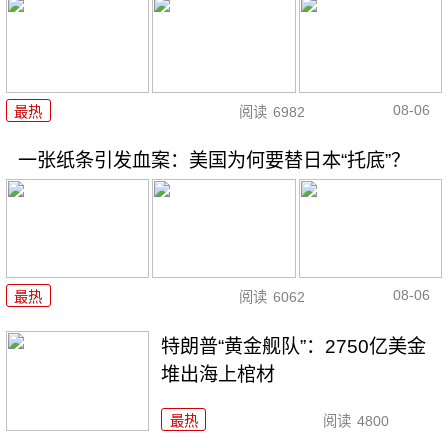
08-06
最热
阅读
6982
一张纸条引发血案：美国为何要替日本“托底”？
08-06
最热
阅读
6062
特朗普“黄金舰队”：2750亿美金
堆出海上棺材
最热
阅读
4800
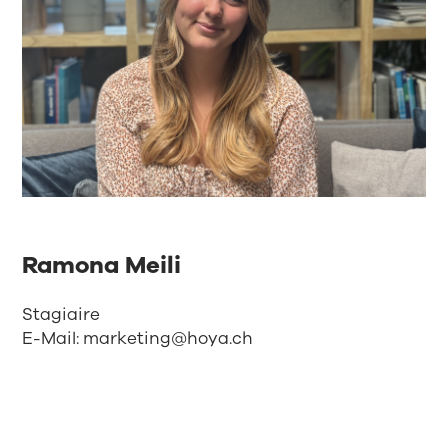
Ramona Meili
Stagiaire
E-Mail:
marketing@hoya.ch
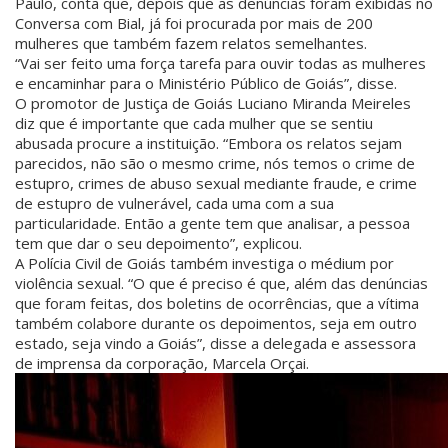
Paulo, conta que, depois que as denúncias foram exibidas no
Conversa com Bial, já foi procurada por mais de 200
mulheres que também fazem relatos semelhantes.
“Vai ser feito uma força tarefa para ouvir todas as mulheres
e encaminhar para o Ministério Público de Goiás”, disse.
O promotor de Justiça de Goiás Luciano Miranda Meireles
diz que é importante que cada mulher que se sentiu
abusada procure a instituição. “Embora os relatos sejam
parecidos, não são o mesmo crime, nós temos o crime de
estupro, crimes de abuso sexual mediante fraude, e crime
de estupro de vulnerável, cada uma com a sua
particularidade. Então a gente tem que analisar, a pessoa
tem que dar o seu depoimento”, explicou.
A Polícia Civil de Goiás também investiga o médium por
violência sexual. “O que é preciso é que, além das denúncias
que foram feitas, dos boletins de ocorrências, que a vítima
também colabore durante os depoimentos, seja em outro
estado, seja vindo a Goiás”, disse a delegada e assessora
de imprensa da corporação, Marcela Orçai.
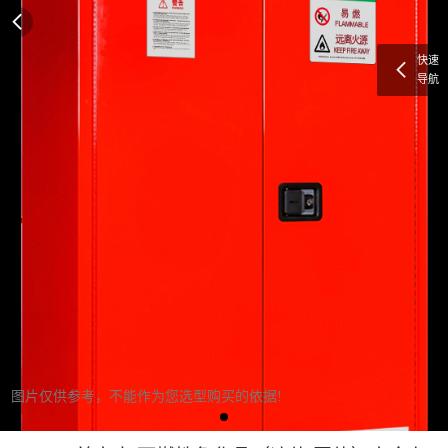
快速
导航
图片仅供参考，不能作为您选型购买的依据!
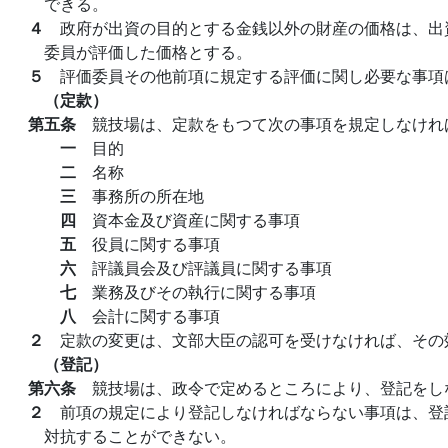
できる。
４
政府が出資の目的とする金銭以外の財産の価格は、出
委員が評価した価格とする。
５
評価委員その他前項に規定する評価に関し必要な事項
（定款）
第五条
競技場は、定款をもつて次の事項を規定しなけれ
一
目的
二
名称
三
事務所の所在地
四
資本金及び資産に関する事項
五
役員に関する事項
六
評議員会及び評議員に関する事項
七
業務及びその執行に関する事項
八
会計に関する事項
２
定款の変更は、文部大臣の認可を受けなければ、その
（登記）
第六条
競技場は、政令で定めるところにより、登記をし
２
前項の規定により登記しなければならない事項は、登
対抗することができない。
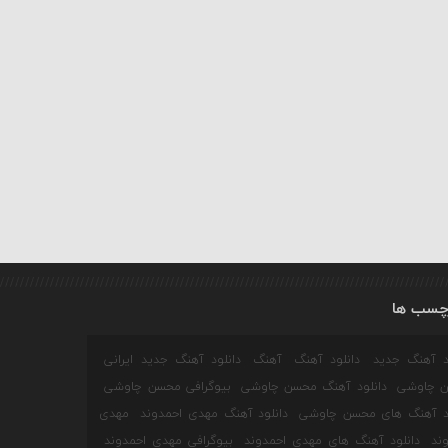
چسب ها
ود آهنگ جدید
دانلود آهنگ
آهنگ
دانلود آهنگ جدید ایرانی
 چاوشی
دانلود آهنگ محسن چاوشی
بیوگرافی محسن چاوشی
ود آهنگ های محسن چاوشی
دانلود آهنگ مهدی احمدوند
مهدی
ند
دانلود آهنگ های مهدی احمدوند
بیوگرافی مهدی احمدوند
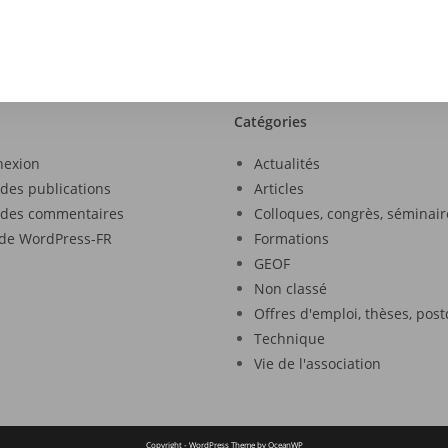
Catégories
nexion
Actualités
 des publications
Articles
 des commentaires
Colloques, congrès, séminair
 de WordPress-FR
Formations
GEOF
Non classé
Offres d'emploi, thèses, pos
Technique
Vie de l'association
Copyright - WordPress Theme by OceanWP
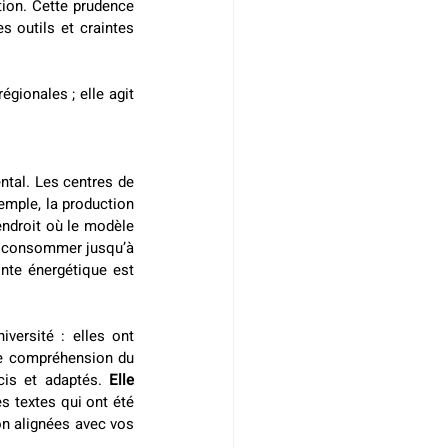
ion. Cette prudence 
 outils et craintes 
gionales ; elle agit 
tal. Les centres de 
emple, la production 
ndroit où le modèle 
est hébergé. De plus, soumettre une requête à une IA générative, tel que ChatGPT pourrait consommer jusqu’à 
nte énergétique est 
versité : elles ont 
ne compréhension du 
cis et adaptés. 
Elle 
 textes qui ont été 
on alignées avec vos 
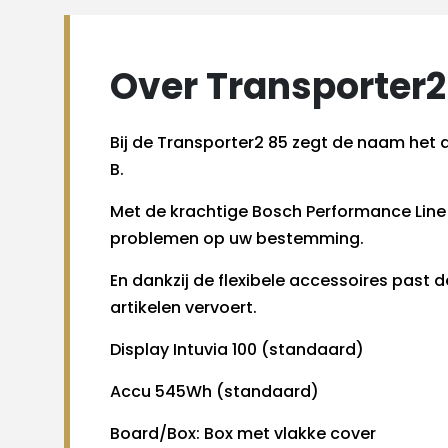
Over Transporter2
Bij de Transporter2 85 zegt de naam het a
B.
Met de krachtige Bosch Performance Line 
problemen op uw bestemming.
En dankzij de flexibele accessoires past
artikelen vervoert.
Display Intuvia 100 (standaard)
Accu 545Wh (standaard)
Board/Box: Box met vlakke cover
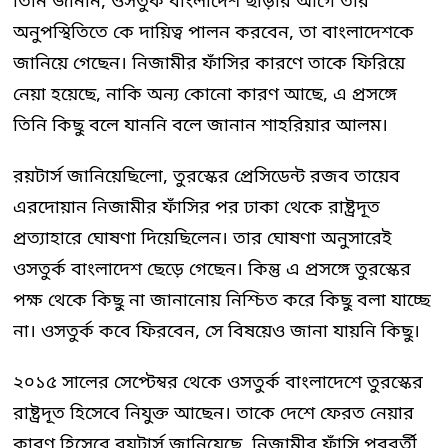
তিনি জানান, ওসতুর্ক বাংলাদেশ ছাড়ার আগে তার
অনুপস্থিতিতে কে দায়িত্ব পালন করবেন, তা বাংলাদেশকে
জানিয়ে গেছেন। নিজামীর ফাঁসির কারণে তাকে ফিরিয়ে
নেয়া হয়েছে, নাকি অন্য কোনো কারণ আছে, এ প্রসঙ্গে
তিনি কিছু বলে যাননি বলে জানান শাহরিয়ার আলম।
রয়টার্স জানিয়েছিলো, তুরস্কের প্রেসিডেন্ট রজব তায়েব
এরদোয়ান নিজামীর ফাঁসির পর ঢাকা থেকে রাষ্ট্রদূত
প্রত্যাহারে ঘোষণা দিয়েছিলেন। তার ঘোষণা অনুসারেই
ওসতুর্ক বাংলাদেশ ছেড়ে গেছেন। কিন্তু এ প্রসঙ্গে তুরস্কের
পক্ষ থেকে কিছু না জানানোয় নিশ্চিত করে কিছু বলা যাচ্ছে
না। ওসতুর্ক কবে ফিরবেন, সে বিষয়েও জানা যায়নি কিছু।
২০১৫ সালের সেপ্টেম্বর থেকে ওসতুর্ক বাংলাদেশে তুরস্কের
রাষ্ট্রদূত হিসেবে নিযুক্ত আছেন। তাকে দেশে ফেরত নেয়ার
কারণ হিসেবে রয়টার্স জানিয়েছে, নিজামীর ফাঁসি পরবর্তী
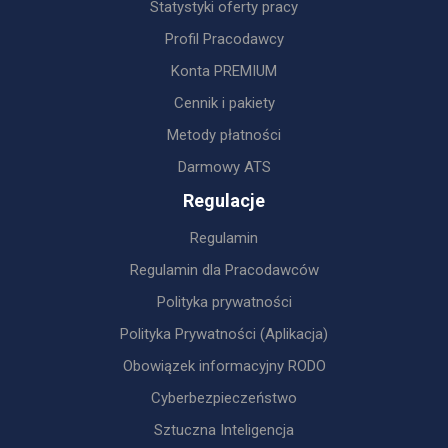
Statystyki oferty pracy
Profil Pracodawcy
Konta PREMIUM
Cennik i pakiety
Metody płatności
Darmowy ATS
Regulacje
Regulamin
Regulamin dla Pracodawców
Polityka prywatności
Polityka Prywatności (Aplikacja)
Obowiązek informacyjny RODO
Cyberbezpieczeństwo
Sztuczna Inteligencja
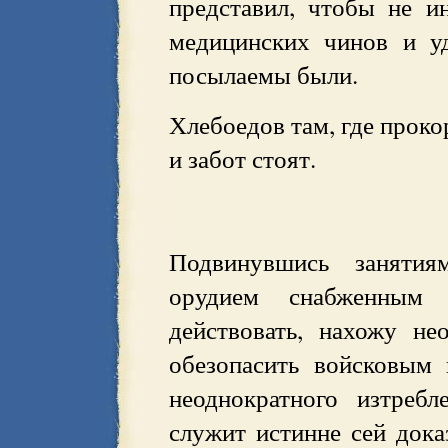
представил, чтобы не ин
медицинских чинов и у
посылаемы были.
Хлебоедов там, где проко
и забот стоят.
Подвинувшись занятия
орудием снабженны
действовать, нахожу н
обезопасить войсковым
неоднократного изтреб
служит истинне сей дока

--

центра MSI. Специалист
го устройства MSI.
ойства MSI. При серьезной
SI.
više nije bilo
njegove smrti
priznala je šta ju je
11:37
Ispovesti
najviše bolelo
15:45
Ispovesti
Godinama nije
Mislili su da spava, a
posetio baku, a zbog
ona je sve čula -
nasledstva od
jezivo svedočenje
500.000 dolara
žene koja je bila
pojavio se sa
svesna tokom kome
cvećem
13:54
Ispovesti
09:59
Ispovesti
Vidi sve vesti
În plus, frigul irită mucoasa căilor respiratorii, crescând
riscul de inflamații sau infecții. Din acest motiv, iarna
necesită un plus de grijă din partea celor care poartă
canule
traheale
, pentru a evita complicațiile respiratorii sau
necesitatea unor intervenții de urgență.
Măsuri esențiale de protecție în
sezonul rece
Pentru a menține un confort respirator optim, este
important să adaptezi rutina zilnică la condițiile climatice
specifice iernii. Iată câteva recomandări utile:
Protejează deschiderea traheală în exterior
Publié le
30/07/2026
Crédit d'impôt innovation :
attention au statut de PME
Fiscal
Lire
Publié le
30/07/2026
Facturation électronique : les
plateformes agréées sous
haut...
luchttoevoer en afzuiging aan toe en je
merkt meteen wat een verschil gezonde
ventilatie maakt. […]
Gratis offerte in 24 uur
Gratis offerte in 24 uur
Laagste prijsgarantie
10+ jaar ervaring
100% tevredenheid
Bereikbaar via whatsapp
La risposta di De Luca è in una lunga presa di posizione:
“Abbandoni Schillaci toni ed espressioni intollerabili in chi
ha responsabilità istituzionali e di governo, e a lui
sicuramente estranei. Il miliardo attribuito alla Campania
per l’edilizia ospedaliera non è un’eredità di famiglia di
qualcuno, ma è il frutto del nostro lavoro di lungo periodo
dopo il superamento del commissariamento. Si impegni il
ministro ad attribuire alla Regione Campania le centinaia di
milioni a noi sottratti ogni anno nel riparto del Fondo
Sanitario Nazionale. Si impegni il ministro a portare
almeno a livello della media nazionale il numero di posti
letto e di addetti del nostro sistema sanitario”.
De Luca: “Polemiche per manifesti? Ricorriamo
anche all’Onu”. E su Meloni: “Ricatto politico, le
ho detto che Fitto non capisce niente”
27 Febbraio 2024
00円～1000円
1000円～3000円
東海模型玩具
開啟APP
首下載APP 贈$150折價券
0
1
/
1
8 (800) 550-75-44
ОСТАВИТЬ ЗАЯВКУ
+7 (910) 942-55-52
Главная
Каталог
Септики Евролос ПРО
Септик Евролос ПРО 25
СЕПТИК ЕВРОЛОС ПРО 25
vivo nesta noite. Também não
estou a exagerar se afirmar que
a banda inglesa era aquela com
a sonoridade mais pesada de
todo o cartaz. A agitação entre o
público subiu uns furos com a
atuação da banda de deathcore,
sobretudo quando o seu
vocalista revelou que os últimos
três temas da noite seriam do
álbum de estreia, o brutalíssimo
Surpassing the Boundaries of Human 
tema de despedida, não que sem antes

* * *

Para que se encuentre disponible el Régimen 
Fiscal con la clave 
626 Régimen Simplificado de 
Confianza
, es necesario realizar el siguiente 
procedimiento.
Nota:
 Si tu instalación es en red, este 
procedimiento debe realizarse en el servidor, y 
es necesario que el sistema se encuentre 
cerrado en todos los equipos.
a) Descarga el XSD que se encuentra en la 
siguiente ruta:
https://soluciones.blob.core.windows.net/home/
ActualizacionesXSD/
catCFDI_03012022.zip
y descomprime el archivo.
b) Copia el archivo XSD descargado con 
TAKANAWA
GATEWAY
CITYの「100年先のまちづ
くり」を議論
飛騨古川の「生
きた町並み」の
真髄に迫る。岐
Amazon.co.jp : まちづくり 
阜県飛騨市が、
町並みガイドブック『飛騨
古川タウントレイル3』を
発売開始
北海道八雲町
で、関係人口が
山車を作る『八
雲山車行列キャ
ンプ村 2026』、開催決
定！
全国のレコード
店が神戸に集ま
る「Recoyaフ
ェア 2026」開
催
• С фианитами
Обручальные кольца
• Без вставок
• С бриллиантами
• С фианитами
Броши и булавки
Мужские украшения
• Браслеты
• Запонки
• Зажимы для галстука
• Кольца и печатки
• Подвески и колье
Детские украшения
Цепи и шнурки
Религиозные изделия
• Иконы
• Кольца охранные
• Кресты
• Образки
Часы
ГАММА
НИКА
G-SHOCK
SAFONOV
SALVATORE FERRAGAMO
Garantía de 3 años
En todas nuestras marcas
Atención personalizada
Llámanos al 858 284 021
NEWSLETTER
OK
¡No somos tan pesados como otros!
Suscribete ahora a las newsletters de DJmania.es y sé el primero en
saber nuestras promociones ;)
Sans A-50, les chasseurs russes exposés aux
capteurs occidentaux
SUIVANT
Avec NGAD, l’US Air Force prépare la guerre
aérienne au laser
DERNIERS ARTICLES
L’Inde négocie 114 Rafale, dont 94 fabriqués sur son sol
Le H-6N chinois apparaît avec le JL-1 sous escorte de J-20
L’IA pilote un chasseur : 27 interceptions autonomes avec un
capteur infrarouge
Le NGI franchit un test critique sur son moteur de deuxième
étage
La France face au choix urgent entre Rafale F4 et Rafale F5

__WHAT YOU SHOULD DO__:
Search the data for the string "necesario" and copy each line where it appears.

__ANSWER TO THIS TASK__:
, es necesario realizar el siguiente 
es necesario que el sistema se encuentre 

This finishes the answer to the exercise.